## TRY IT:
Where the string "backgrounds" occurs in a line of the entries below, copy that line.

## EXCERPTED DATA:
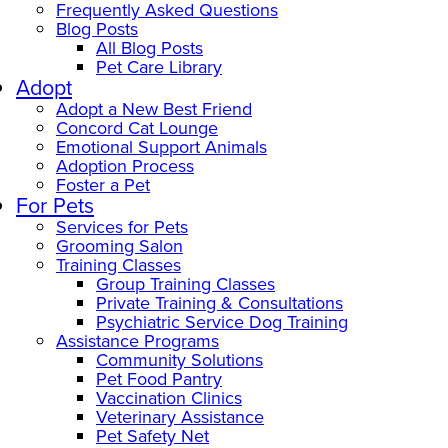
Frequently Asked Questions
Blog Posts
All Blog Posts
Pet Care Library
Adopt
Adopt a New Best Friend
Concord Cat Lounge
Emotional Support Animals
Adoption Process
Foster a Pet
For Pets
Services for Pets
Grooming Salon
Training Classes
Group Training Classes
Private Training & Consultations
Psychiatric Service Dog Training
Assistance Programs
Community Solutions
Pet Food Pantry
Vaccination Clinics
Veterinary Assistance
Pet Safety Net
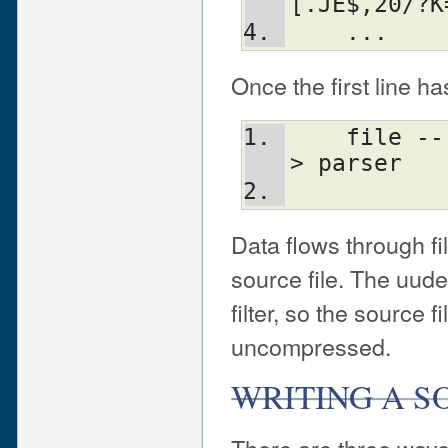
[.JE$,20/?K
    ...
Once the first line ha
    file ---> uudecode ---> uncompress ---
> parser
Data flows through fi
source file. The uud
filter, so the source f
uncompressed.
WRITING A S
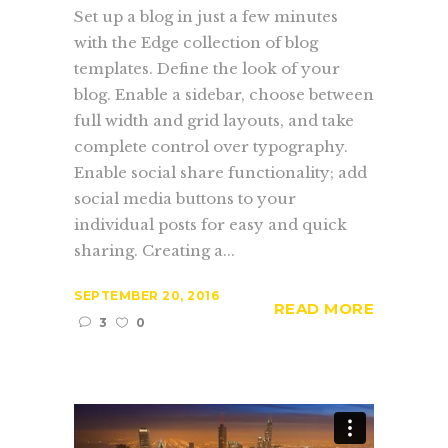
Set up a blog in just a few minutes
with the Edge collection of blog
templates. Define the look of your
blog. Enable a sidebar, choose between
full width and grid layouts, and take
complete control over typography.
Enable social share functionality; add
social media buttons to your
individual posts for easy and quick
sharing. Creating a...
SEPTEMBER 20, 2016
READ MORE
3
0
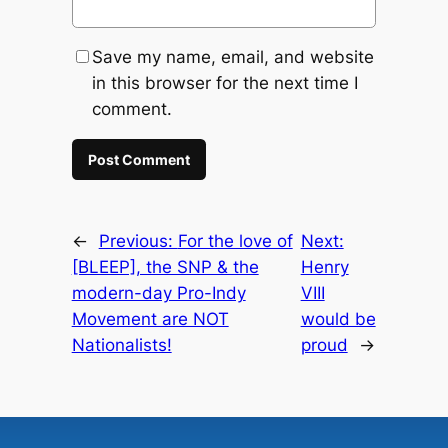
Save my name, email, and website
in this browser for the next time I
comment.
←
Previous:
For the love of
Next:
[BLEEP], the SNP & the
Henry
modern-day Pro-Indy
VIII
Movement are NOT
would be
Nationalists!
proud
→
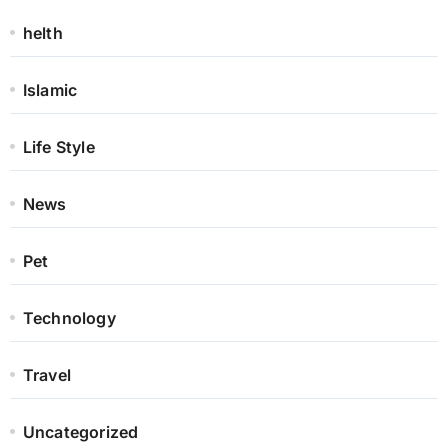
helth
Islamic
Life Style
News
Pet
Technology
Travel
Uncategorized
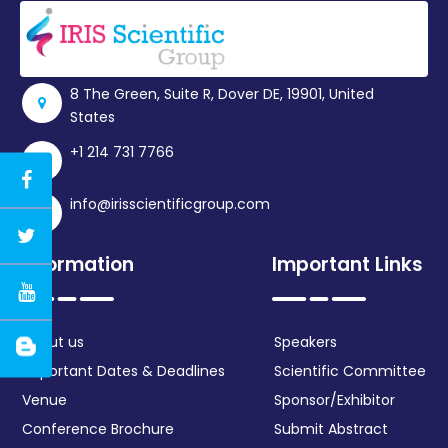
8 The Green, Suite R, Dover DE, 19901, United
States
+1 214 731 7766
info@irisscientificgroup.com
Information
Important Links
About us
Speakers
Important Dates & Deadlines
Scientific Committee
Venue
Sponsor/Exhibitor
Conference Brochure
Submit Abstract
--
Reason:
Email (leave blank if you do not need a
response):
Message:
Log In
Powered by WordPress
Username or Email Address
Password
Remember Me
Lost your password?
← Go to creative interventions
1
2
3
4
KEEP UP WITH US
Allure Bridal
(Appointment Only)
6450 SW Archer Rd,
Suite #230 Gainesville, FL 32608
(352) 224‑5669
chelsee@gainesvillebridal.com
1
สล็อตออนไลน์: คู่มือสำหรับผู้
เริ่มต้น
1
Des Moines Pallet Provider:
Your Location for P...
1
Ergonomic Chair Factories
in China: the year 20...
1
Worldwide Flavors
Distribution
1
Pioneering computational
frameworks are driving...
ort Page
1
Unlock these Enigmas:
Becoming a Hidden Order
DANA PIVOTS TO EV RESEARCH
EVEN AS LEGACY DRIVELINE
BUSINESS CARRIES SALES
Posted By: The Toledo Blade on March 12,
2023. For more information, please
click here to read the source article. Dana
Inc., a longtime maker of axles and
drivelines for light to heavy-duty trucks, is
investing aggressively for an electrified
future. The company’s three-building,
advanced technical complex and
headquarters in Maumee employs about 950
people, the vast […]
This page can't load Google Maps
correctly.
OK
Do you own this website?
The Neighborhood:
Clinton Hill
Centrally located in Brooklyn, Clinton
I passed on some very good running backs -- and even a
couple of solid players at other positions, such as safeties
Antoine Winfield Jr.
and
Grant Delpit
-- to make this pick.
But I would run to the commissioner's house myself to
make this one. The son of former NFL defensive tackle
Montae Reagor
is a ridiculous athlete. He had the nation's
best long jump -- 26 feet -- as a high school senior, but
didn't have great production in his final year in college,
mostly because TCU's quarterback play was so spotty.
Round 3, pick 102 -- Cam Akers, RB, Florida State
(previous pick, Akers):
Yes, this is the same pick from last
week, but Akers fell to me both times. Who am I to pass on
* * *
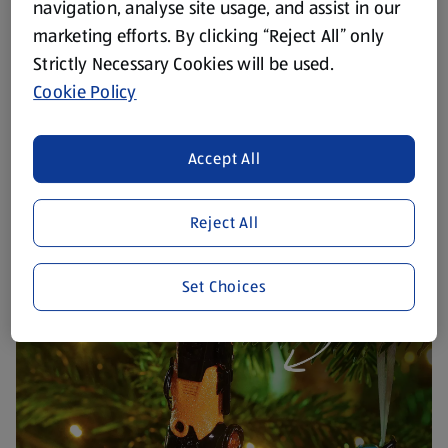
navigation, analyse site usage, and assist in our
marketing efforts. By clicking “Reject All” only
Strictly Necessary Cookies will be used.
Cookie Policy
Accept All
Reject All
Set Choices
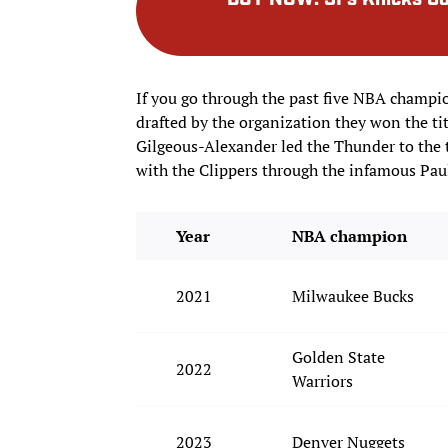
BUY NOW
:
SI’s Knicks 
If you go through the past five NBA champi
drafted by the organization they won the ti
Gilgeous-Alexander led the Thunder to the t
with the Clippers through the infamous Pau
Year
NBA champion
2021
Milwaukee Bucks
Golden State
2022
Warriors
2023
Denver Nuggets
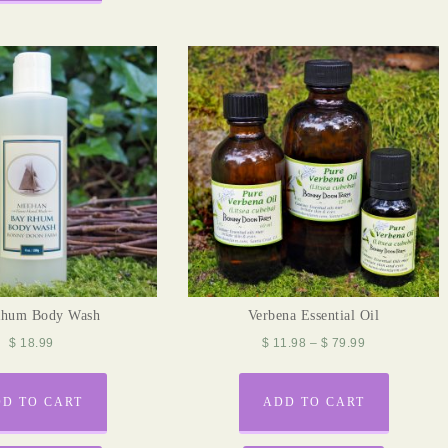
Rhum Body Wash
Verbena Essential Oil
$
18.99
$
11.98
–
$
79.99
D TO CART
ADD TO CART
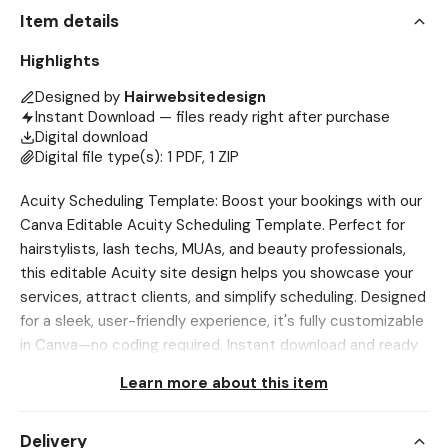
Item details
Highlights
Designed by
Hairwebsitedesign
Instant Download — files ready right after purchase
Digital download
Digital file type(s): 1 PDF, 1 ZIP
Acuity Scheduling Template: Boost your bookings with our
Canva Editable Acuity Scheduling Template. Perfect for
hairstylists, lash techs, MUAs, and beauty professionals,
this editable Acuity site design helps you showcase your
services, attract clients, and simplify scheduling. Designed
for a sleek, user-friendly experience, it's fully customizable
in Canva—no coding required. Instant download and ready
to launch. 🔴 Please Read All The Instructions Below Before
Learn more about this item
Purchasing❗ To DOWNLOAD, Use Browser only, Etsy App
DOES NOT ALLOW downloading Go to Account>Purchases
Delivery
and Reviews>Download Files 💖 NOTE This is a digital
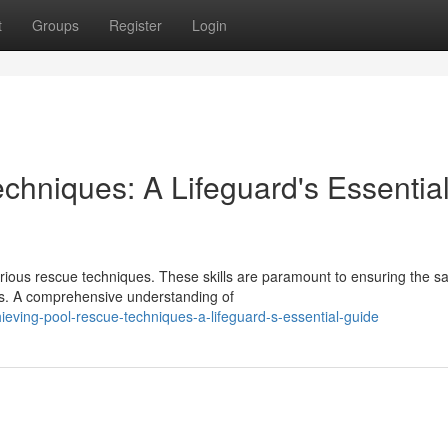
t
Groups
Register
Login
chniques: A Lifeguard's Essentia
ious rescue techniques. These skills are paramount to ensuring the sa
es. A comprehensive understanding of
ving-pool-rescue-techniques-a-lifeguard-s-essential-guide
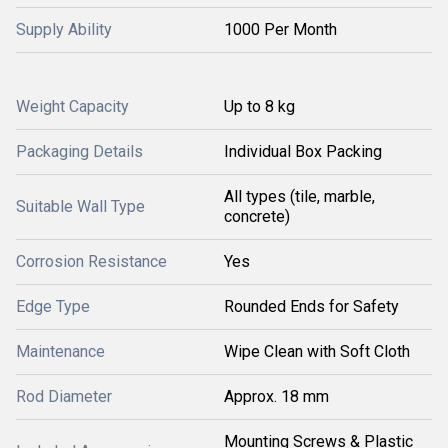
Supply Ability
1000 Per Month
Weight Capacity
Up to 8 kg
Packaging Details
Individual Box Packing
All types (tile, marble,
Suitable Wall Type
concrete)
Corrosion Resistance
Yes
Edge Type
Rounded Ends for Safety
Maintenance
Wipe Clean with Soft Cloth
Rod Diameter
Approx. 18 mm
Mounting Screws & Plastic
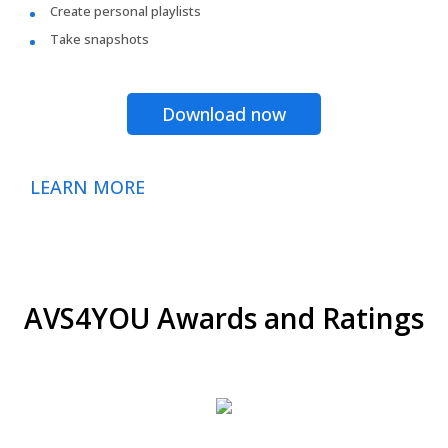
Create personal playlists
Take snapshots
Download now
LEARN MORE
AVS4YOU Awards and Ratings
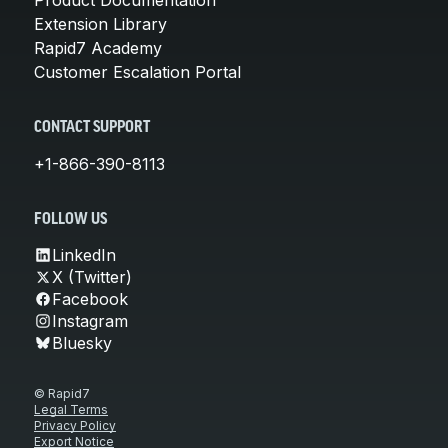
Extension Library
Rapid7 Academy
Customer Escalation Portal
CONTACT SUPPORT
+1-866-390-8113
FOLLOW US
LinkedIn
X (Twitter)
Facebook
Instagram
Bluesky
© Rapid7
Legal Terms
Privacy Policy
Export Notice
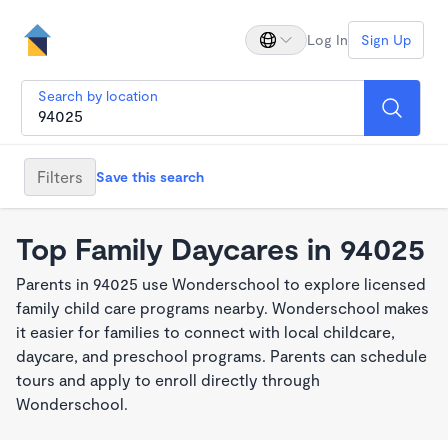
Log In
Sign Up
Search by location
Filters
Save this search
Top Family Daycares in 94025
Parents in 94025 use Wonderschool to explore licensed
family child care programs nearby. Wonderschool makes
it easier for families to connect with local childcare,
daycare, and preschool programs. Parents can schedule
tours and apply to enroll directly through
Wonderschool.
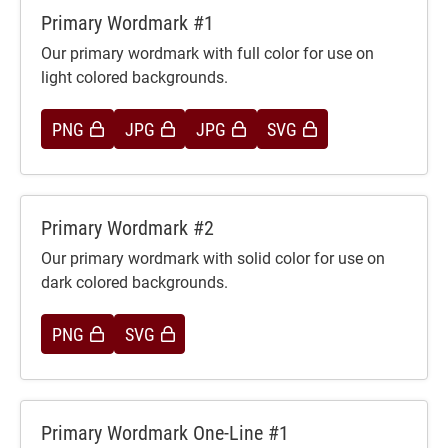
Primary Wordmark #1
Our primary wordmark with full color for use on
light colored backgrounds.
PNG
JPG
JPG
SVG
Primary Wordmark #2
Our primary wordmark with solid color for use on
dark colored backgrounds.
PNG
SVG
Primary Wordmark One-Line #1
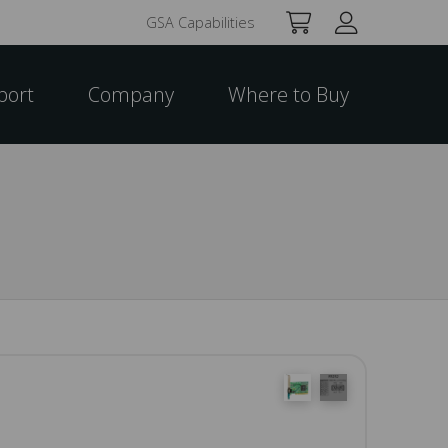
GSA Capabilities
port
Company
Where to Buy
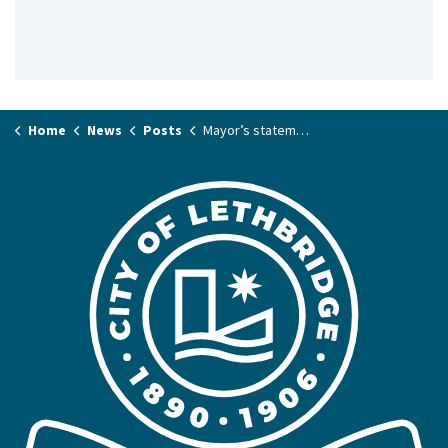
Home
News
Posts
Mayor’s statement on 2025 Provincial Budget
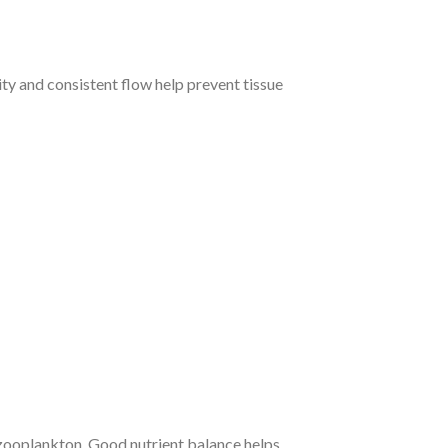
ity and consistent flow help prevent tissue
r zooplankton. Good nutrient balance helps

## OUTPUT FOR THIS TASK:
light colored backgrounds.
dark colored backgrounds.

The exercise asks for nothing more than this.